Woo hoo!! Thanks to Chevrolet (ew, gross...but that's another story) and Nissan, electric cars are almost here!! Say HELLO! to a cleaner, greener Sunday drive..... or so we thought. Are these "green"mobiles really as "green" as we think?
President Obama, liberal Dems, and the Hollywood elite are goo-goo-ga-ga over the upcoming releases of the Chevy Volt and Nissan Leaf. So much so that they're practically ramming them down America's throat, criticizing any- and everyone who doesn't blindly jump on board. But have we - or they - seen the whole picture when it comes to how "green" they truly are? Not so much. Is the push for electric cars just another thing the government is trying to shove down our throats (Obama wants a million+ on the road by 2015) without full disclosure of its entirety (think Nancy Pelosi: "We have to pass the bill so you can see what's in it")? Who knows....but is it a serious enough issue that we should probably explore all the facts before accepting and embracing it? Yep. Does the fact that someone questions the true cleanliness of electric cars mean they hate the environment? Nope. In fact, Cher - one of Hollywood's MOST elite - said herself that the supposed "green"liness of electric & hybrid vehicles (think Toyota Prius, car of the entertainment gods) are .... well..... a word I won't repeat here. And here's why she's right.
The idea of a mass-market vehicle that runs on clean energy and reduces our carbon footprint is great in theory, but we may be rushing into cleaning one dirty toe of our footprint at the risk of further soiling another.
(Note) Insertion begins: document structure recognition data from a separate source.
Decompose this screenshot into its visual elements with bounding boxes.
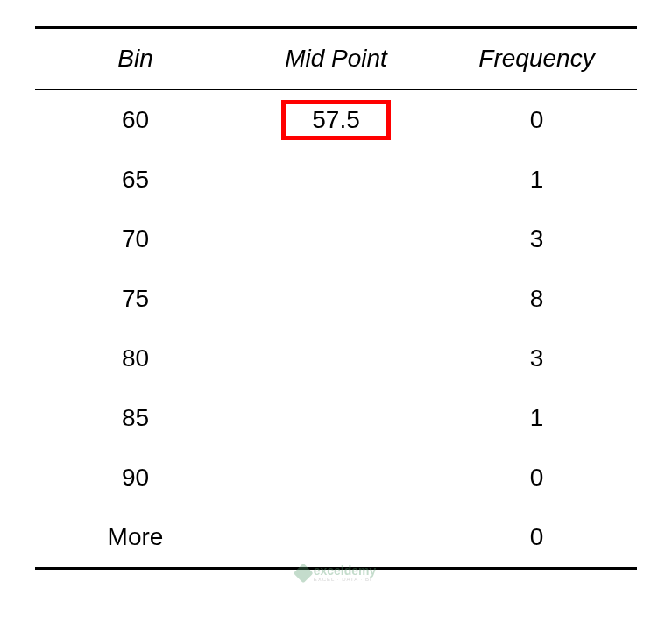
watermark-main: exceldemy <box>314 564 377 577</box>
cell-frequency: 8 <box>436 285 637 313</box>
table-header-row: Bin Mid Point Frequency <box>35 29 637 90</box>
cell-frequency: 0 <box>436 464 637 492</box>
cell-frequency: 1 <box>436 404 637 432</box>
cell-bin: 75 <box>35 285 236 313</box>
cell-midpoint <box>236 344 436 372</box>
watermark: exceldemy EXCEL · DATA · BI <box>296 564 377 582</box>
header-midpoint: Mid Point <box>236 45 436 73</box>
watermark-sub: EXCEL · DATA · BI <box>314 577 377 582</box>
cell-bin: 80 <box>35 344 236 372</box>
cell-midpoint <box>236 166 436 194</box>
table-row: 651 <box>35 150 637 209</box>
table-body: 6057.50651703758803851900More0 <box>35 90 637 567</box>
table-row: 851 <box>35 388 637 448</box>
cell-midpoint: 57.5 <box>236 106 436 134</box>
cell-midpoint <box>236 285 436 313</box>
cell-bin: 65 <box>35 166 236 194</box>
watermark-text: exceldemy EXCEL · DATA · BI <box>314 564 377 582</box>
frequency-table: Bin Mid Point Frequency 6057.50651703758… <box>35 26 637 570</box>
highlighted-cell: 57.5 <box>281 100 391 140</box>
table-row: 703 <box>35 209 637 269</box>
cell-midpoint <box>236 225 436 253</box>
table-row: 803 <box>35 329 637 388</box>
cell-bin: 60 <box>35 106 236 134</box>
table-row: More0 <box>35 507 637 567</box>
cell-bin: 85 <box>35 404 236 432</box>
cell-frequency: 0 <box>436 106 637 134</box>
header-frequency: Frequency <box>436 45 637 73</box>
cell-frequency: 3 <box>436 344 637 372</box>
table-row: 758 <box>35 269 637 329</box>
table-row: 6057.50 <box>35 90 637 150</box>
cell-midpoint <box>236 523 436 551</box>
cell-bin: 70 <box>35 225 236 253</box>
cell-midpoint <box>236 464 436 492</box>
cell-frequency: 0 <box>436 523 637 551</box>
watermark-icon <box>293 564 313 584</box>
cell-midpoint <box>236 404 436 432</box>
header-bin: Bin <box>35 45 236 73</box>
cell-frequency: 3 <box>436 225 637 253</box>
cell-bin: 90 <box>35 464 236 492</box>
cell-bin: More <box>35 523 236 551</box>
cell-frequency: 1 <box>436 166 637 194</box>
table-row: 900 <box>35 448 637 507</box>
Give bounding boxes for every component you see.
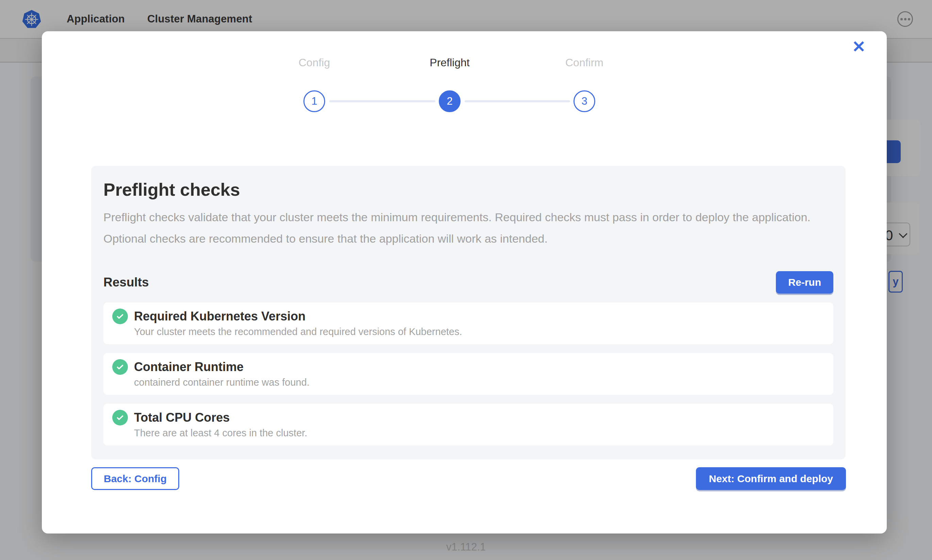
check-head: Container Runtime (112, 359, 822, 375)
rerun-button[interactable]: Re-run (776, 271, 833, 294)
check-description: Your cluster meets the recommended and r… (134, 326, 822, 337)
preflight-panel: Preflight checks Preflight checks valida… (91, 166, 846, 459)
check-pass-icon (112, 359, 128, 375)
results-heading: Results (103, 275, 149, 289)
check-pass-icon (112, 309, 128, 324)
screen: Application Cluster Management 0 y v1.11… (0, 0, 932, 560)
check-title: Required Kubernetes Version (134, 309, 306, 323)
check-item: Total CPU Cores There are at least 4 cor… (103, 404, 833, 446)
check-title: Total CPU Cores (134, 411, 230, 425)
check-item: Required Kubernetes Version Your cluster… (103, 302, 833, 344)
check-item: Container Runtime containerd container r… (103, 353, 833, 395)
check-head: Total CPU Cores (112, 410, 822, 425)
page-title: Preflight checks (103, 179, 833, 200)
preflight-modal: ✕ Config Preflight Confirm 1 2 3 Preflig… (42, 31, 887, 534)
check-title: Container Runtime (134, 360, 244, 374)
step-label-config: Config (263, 56, 365, 69)
step-label-confirm: Confirm (533, 56, 636, 69)
step-connector (329, 100, 435, 102)
close-icon[interactable]: ✕ (852, 39, 866, 55)
check-description: containerd container runtime was found. (134, 377, 822, 388)
step-connector (464, 100, 570, 102)
preflight-description: Preflight checks validate that your clus… (103, 206, 833, 249)
results-row: Results Re-run (103, 271, 833, 294)
check-head: Required Kubernetes Version (112, 309, 822, 324)
check-description: There are at least 4 cores in the cluste… (134, 428, 822, 439)
step-circle-1[interactable]: 1 (303, 91, 325, 112)
next-confirm-deploy-button[interactable]: Next: Confirm and deploy (696, 467, 846, 490)
back-config-button[interactable]: Back: Config (91, 467, 179, 490)
step-label-preflight: Preflight (399, 56, 501, 69)
step-circle-2[interactable]: 2 (439, 91, 461, 112)
step-circle-3[interactable]: 3 (574, 91, 595, 112)
check-pass-icon (112, 410, 128, 425)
On the surface, a rechargable battery operated car appears to be the perfect emissions free solution to the problem of environmentally unfriendly internal combustion engines that have been the only source of powering vehicles since their birth. But while the electric car itself may be commendably clean and "green" in its operating form, to fully assess their true environmental impact we must not only examine the cars themselves, but follow their trail of power from the lifetime usage, maintenance, and disposal of batteries to the power plants that supply the electricity used to charge the cars. And oh yeah, do you know the Chevy Volt also requires gasoline in order to run? The same evil, dirty gasoline the electric car is supposed to replace... (uh...?).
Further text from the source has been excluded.